Identification of horizontally transferred genomic islands

Genomic islands can be located due to their divergent tetranucleotide usage compare to the core genome. A key feature of the SeqWord Genome Browser is the use of three distinct parameters to identify genomic islands, instead of simply the traditional GC alteration.

To select all genomic islands of a bacterial genome, go to the tab ‘Diagram’.

Select n1_4mer:RV for the X axis, n1_4mer:GRV for the Y axis and n0_4mer:D for the Z axis. 

Click the button ‘Enter’

Genomic fragments that correspond to putatively horizontally transferred elements are presented in a cloud of green, brown or red dots above the lower part of the mainstream diagonal distribution of the core genome fragments. Select the dots as shown on the image and click the button ‘Get’.


The above image is of Pseudomonas putida KT2440, which as a known mosaic genome contains many genomic fragments dissimilar to the genomic average.

For more precise identification use the filter with the sliders set as shown:

Warning - the vertical layout of the parameters may change according to how many parameters are calculated for the sequence.

Having set the filter, only fragments that correspond to gene islands remain on the dot-plot:

This method has been successfully demonstrated for several strains with known genomic islands: 

    - the SKIN element in Bacillus subtilis 168

    - phage related genomic islands in P. putida KT2440 and in Salmonella enterica Ty2

    - the LEE pathogenicity island in E. coli O157:H7

    - IS-elements, pathogenicity islands and prophage regions in Shigella flexneri 2457T

    - the ISFtu1 element in Francisella tularensis Schu 4

    - the cag pathogenicity island in Helicobacter pylori 26695 

    - the 67 kbp genomic island in X. fastidiosa 9a5c. 

    - the integron island in Vibrio cholerae N16961-O1-eltor chromosome II (worked example)

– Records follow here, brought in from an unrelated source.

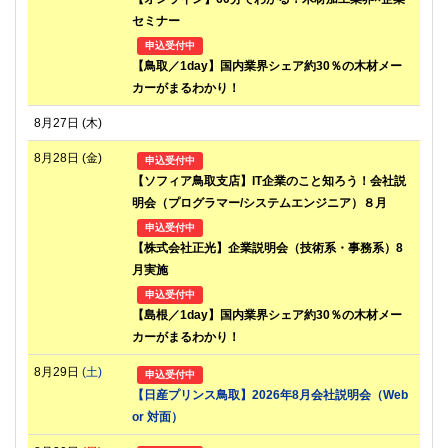
セミナー
申込受付中
【鳥取／1day】国内業界シェア約30％の木材メー
カーがまるわかり！
8月27日
(木)
8月28日
(金)
申込受付中
【ソフィア鳥取支店】IT企業のこと知ろう！会社説
明会（プログラマー/システムエンジニア）８月
申込受付中
【株式会社正光】企業説明会（技術系・事務系）8
月実施
申込受付中
【島根／1day】国内業界シェア約30％の木材メー
カーがまるわかり！
8月29日
(土)
申込受付中
【日産プリンス鳥取】2026年8月会社説明会（Web
or 対面）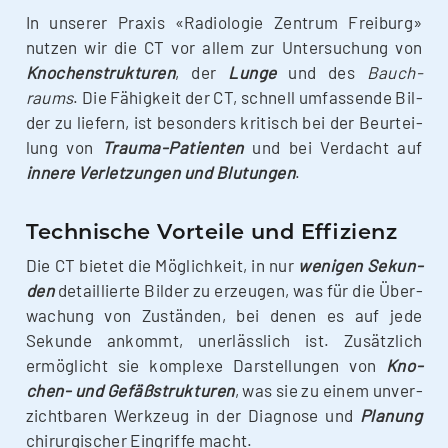
In unse­rer Pra­xis «Radio­lo­gie Zen­trum Frei­burg»
nut­zen wir die CT vor allem zur Unter­su­chung von
Kno­chen­struk­tu­ren
, der
Lun­ge
und des
Bauch­
raums
. Die Fähig­keit der CT, schnell umfas­sen­de Bil­
der zu lie­fern, ist beson­ders kri­tisch bei der Beur­tei­
lung von
Trau­­ma-Pati­en­­ten
und bei Ver­dacht auf
inne­re Ver­let­zun­gen und Blu­tun­gen
.
Technische Vorteile und Effizienz
Die CT bie­tet die Mög­lich­keit, in nur
weni­gen Sekun­
den
detail­lier­te Bil­der zu erzeu­gen, was für die Über­
wa­chung von Zustän­den, bei denen es auf jede
Sekun­de ankommt, uner­läss­lich ist. Zusätz­lich
ermög­licht sie kom­ple­xe Dar­stel­lun­gen von
Kno­
chen- und Gefäß­struk­tu­ren
, was sie zu einem unver­
zicht­ba­ren Werk­zeug in der Dia­gno­se und
Pla­nung
chir­ur­gi­scher Ein­grif­fe macht.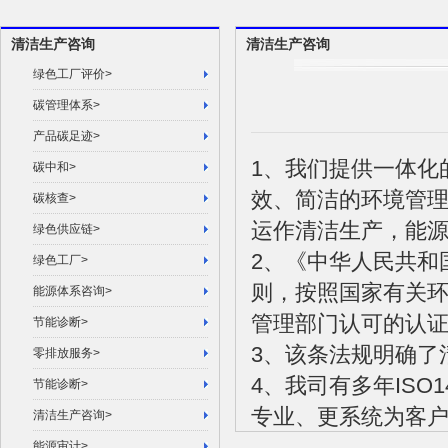
清洁生产咨询
清洁生产咨询
绿色工厂评价>
碳管理体系>
产品碳足迹>
1、我们提供一体化
碳中和>
效、简洁的环境管
碳核查>
运作清洁生产，能
绿色供应链>
2、《中华人民共和
绿色工厂>
则，按照国家有关
能源体系咨询>
管理部门认可的认
节能诊断>
3、该条法规明确了
零排放服务>
4、我司有多年ISO
节能诊断>
专业、更系统为客
清洁生产咨询>
能源审计>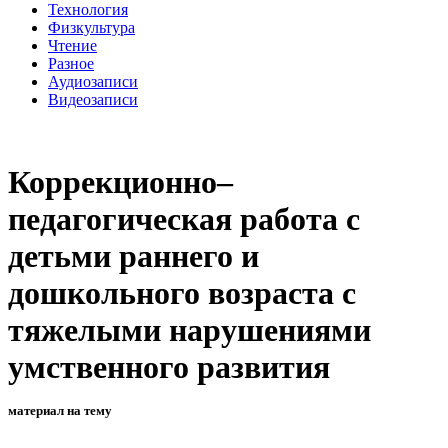
Технология
Физкультура
Чтение
Разное
Аудиозаписи
Видеозаписи
Коррекционно–
педагогическая работа с
детьми раннего и
дошкольного возраста с
тяжелыми нарушениями
умственного развития
материал на тему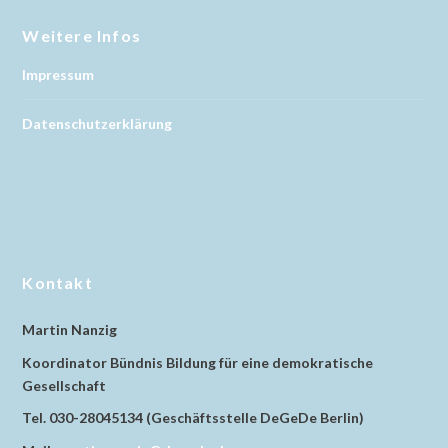
Weitere Infos
Impressum
Datenschutzerklärung
Kontakt
Martin Nanzig
Koordinator Bündnis Bildung für eine demokratische
Gesellschaft
Tel. 030-28045134 (Geschäftsstelle DeGeDe Berlin)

    - the large 680kb symbiotic island in Bradyrhizobium japonicum USDA110

All above mentioned genomic islands were successfully localized following comparison of local and global OU patterns. 

However, not all islands are quite so divergent. For example, some islands may have been gained from a location compositionally similar to the current genome (for example, from a strain with similar GC content and tetranucleotide usage). These islands are thus more difficult to detect.

For example, Mesorhizobium loti MAFF303099 contains a large symbiotic island (similarly to B. japonicum USDA110). The island has an average GC content of 59.4 % compared to the genomic average of 64 %, and as such may have been partially ameliorated (where the island GC and OU patterns become more similar to the host OU over time due to accumulations of mutations in especially redundant codon positions. Whether ameriolation has taken place or not, this island is difficult to detect with the current protocol. The below screenshot shows a dotplot of this strain. Fragments within the island coordinates (here 4.70MB to 5.20MB) have been coloured yellow with the "Mark" button, and are not distinct enough from the core genome (coloured blue) to be reliably detected.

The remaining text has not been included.